Remembering online : a long-term perspective


February 2019, Thursday 21st & Friday 22nd

Venue : Institut d’Etudes Avancées  

Hôtel de Lazun, 17 Quai d’Anjou, 75004 Paris




This conference’s aim is to bring attention to some issues connected with the creation and retrieval of autobiographical memories through social media and online personal archives, as well as through others services, like e-mail inboxes and instant messaging, which do not have specific memory features, but that can be used as well to browse and access information about one’s past.
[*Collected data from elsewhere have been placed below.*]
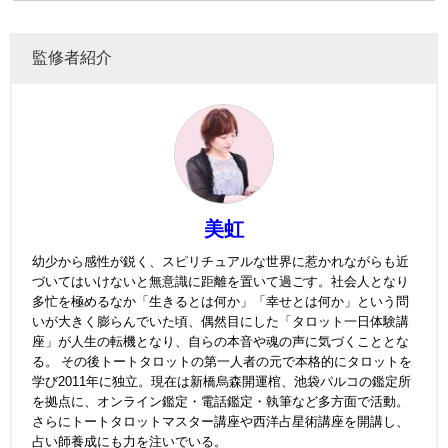
監修者紹介
美虹
幼少から感性が鋭く、スピリチュアルな世界に惹かれながらも近
づいてはいけないと無意識に距離を置いて過ごす。社会人となり
多忙を極めるなか「生きるとは何か」「幸せとは何か」という問
いが大きく膨らんでいた頃、偶然目にした「タロット一日体験講
座」が人生の転機となり、自らの本音や魂の声に気づくこととな
る。 その後トートタロットの第一人者の元で本格的にタロットを
学び2011年に独立。現在は新橋烏森開運棺、池袋パルコの鑑定所
を拠点に、オンライン鑑定・電話鑑定・執筆など多方面で活動。
さらにトートタロットマスター講座や西洋占星術講座を開講し、
占い師養成にも力を注いでいる。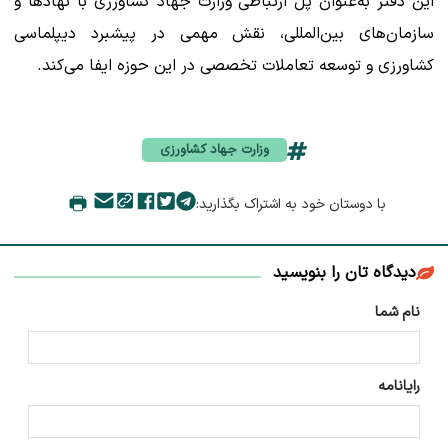
این دفتر به‌عنوان پل ارتباطی وزارت جهاد کشاورزی با نهادها و
سازمان‌های بین‌المللی، نقش مهمی در پیشبرد دیپلماسی
کشاورزی و توسعه تعاملات تخصصی در این حوزه ایفا می‌کند.
وزارت جهاد کشاورزی
با دوستان خود به اشتراک بگذارید:
دیدگاه تان را بنویسید
نام شما
رایانامه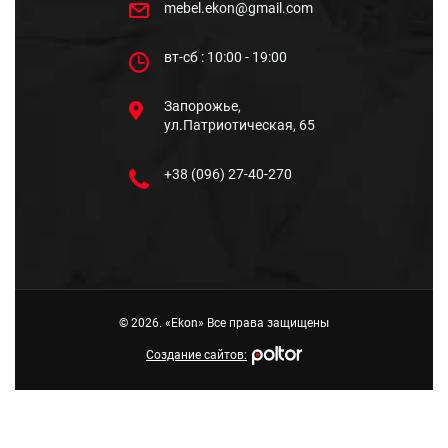
mebel.ekon@gmail.com
вт-сб : 10:00 - 19:00
Запорожье,
ул.Патриотическая, 65
+38 (096) 27-40-270
© 2026. «Ekon» Все права защищены
Создание сайтов: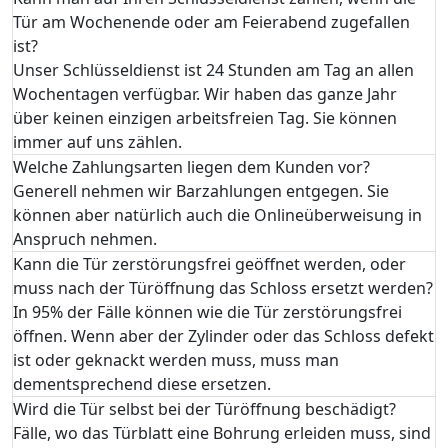
Tür am Wochenende oder am Feierabend zugefallen
ist?
Unser Schlüsseldienst ist 24 Stunden am Tag an allen
Wochentagen verfügbar. Wir haben das ganze Jahr
über keinen einzigen arbeitsfreien Tag. Sie können
immer auf uns zählen.
Welche Zahlungsarten liegen dem Kunden vor?
Generell nehmen wir Barzahlungen entgegen. Sie
können aber natürlich auch die Onlineüberweisung in
Anspruch nehmen.
Kann die Tür zerstörungsfrei geöffnet werden, oder
muss nach der Türöffnung das Schloss ersetzt werden?
In 95% der Fälle können wie die Tür zerstörungsfrei
öffnen. Wenn aber der Zylinder oder das Schloss defekt
ist oder geknackt werden muss, muss man
dementsprechend diese ersetzen.
Wird die Tür selbst bei der Türöffnung beschädigt?
Fälle, wo das Türblatt eine Bohrung erleiden muss, sind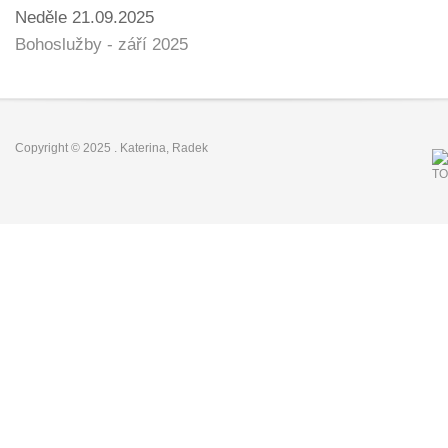
Neděle 21.09.2025
Bohoslužby - září 2025
Copyright © 2025
.
Katerina
,
Radek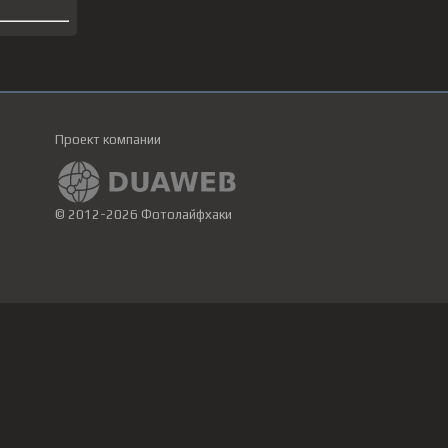
Проект компании
© 2012-2026 Фотолайфхаки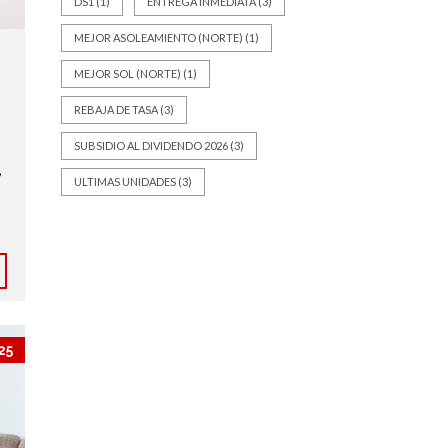
DS1
(1)
ENTREGA INMEDIATA
(3)
MEJOR ASOLEAMIENTO (NORTE)
(1)
MEJOR SOL (NORTE)
(1)
REBAJA DE TASA
(3)
SUBSIDIO AL DIVIDENDO 2026
(3)
,
ULTIMAS UNIDADES
(3)
25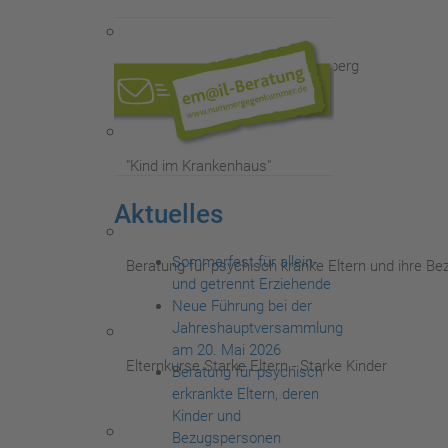
Spiel- und Lernstube am Richtsberg
"Kind im Krankenhaus"
Aktuelles
Sommerfest für allein-
Beratung für psychisch kranke Eltern und ihre B
und getrennt Erziehende
Neue Führung bei der
Jahreshauptversammlung
am 20. Mai 2026
Elternkurse Starke Eltern - Starke Kinder
Beratung für psychisch
erkrankte Eltern, deren
Kinder und
Bezugspersonen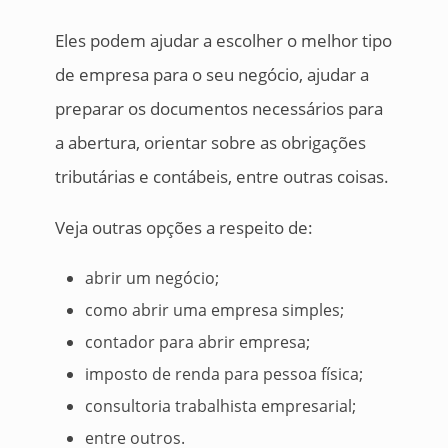
Eles podem ajudar a escolher o melhor tipo
de empresa para o seu negócio, ajudar a
preparar os documentos necessários para
a abertura, orientar sobre as obrigações
tributárias e contábeis, entre outras coisas.
Veja outras opções a respeito de:
abrir um negócio;
como abrir uma empresa simples;
contador para abrir empresa;
imposto de renda para pessoa física;
consultoria trabalhista empresarial;
entre outros.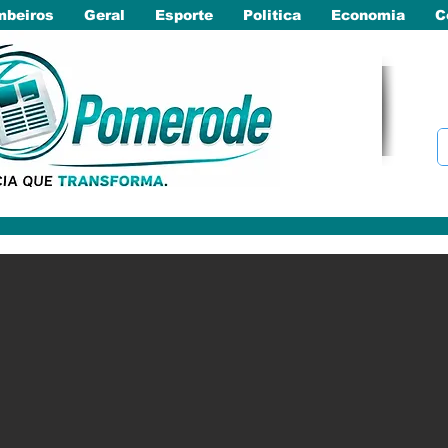
beiros
Geral
Esporte
Politica
Economia
C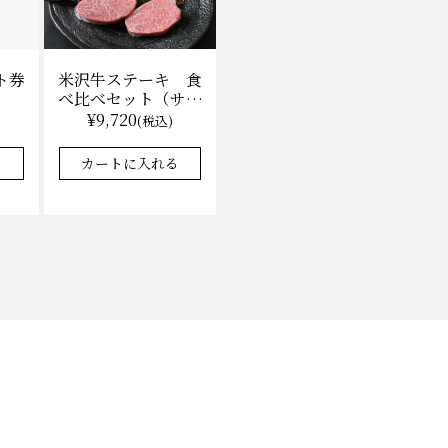
ト券
米沢牛ステーキ 食
べ比べセット（サー
ロイン100g×2枚、
¥9,720
)
(税込)
上モモ100g×2枚）
（冷凍）送料無料
る
カートに入れる
化粧箱入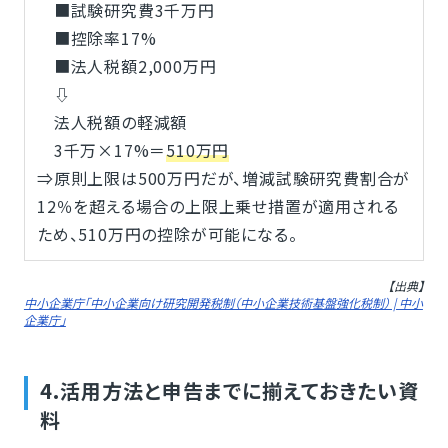
■試験研究費3千万円
■控除率17%
■法人税額2,000万円
⇩
法人税額の軽減額
3千万×17%＝
510万円
⇒原則上限は500万円だが、増減試験研究費割合が
12％を超える場合の上限上乗せ措置が適用される
ため、510万円の控除が可能になる。
【出典】
中小企業庁「中小企業向け研究開発税制（中小企業技術基盤強化税制） | 中小
企業庁」
4.活用方法と申告までに揃えておきたい資
料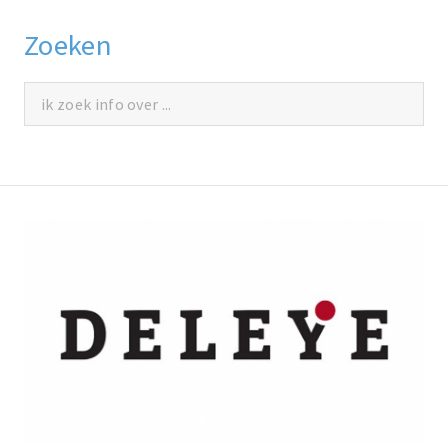
Zoeken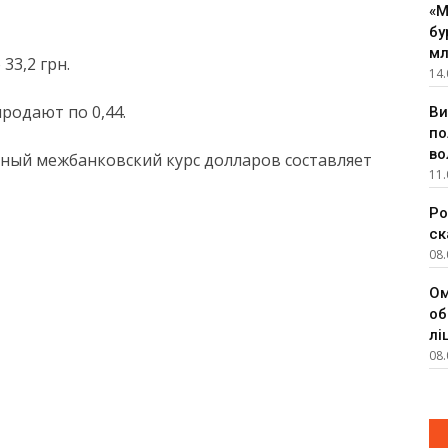
«М
бу
мл
33,2 грн.
14.
продают по 0,44.
Ви
по
во
ный межбанковский курс долларов составляет
11.
Ро
ск
08.
Ом
об
лі
08.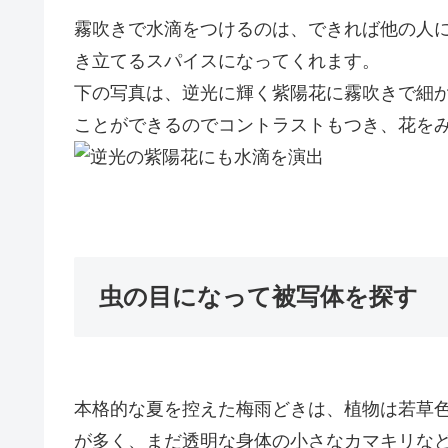
霧吹きで水滴をつける
のは、できれば他の人
き立てるスパイスになってくれます。
下の写真は、逆光に輝く紫陽花に霧吹きで細
ことができるのでコントラストもつき、花を
虫の目になって被写体を探す
本格的な夏を控えた梅雨どきは、植物は若草
が多く、まだ透明な身体の小さなカマキリな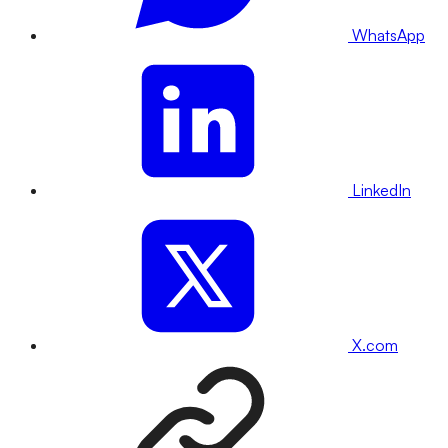
WhatsApp
LinkedIn
X.com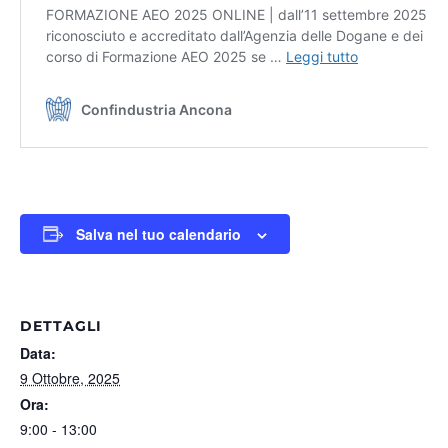
Salva nel tuo calendario
DETTAGLI
Data:
9 Ottobre, 2025
Ora:
9:00 - 13:00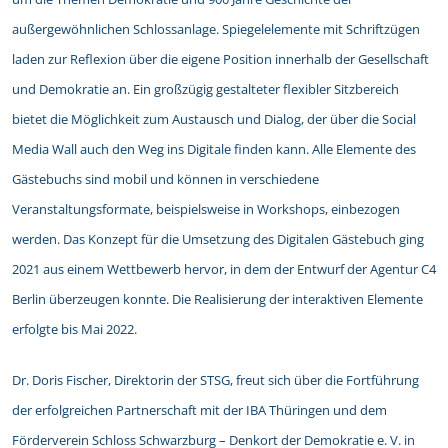
außergewöhnlichen Schlossanlage. Spiegelelemente mit Schriftzügen
laden zur Reflexion über die eigene Position innerhalb der Gesellschaft
und Demokratie an. Ein großzügig gestalteter flexibler Sitzbereich
bietet die Möglichkeit zum Austausch und Dialog, der über die Social
Media Wall auch den Weg ins Digitale finden kann. Alle Elemente des
Gästebuchs sind mobil und können in verschiedene
Veranstaltungsformate, beispielsweise in Workshops, einbezogen
werden. Das Konzept für die Umsetzung des Digitalen Gästebuch ging
2021 aus einem Wettbewerb hervor, in dem der Entwurf der Agentur C4
Berlin überzeugen konnte. Die Realisierung der interaktiven Elemente
erfolgte bis Mai 2022.
Dr. Doris Fischer, Direktorin der STSG, freut sich über die Fortführung
der erfolgreichen Partnerschaft mit der IBA Thüringen und dem
Förderverein Schloss Schwarzburg – Denkort der Demokratie e. V. in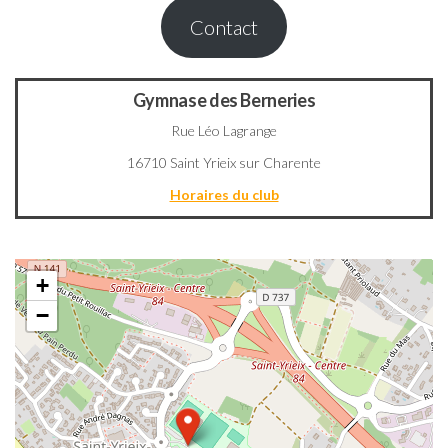
Contact
Gymnase des Berneries
Rue Léo Lagrange
16710 Saint Yrieix sur Charente
Horaires du club
+
−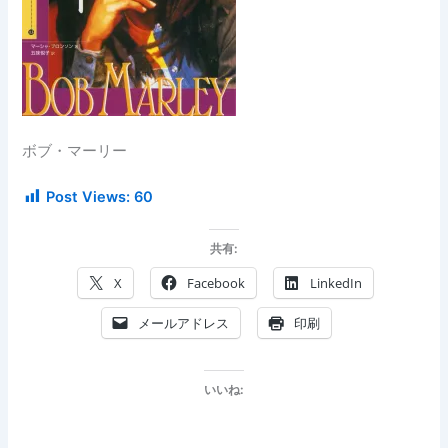
ボブ・マーリー
Post Views:
60
共有:
X
Facebook
LinkedIn
メールアドレス
印刷
いいね:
We focus on how trust in digital memories is built, by tackling the question from two points of view :

1. A user’s perception of the use, destination, lifespan, and reliability of their personal digital memories created and collected by online platforms, apps and digital devices.

2. The trust we grant to our digital memories even when they are divergent from our biological memories.

The conference articulates the main question of trust in digital memories around the following topics :

Time : Can we define a specific social media temporality ? And how can we address issues connected with the duration of online personal memories over time ?

Identity : Which are the effects of experiencing one’s past through digital personal memories on personal identity and self-knowledge ?

Media and memory : Do social media, online databases and algorithmic systems create radically new ways of collecting and retrieving memories ?

Design : How media design can help users to manage their digital memories, making sense of them and trust them ?

Theories on autobiographical memory : In which way do new media modify the concept of memory itself and how do they shape theory on autobiographical memory ? How do we reconcile constructionist theories of biological autobiographical memory with the experience of “immutable” digitized memories ?

Life-writing : How does autobiography evolves in digital environments ? We explore this question through examples from life logging, weblogs, the quantified self and different forms of autobiographical online practices.

Data : when personal memories are stored as digital data and shared on online platforms, do individuals really own and control them ? How does the dispersion of personal data through platforms and devices affects the way individuals think about their past online selves ?

We adopt a long-term perspective which takes into account 1) the experience of posting contents on social media for more than a decade, and what that means in terms of accumulation of digital memories ; 2) the evolution and obsolescence of platforms ; 3) users’ migration from one platform to another with the consequent dispersion and/or reuse of their memories in different contexts online.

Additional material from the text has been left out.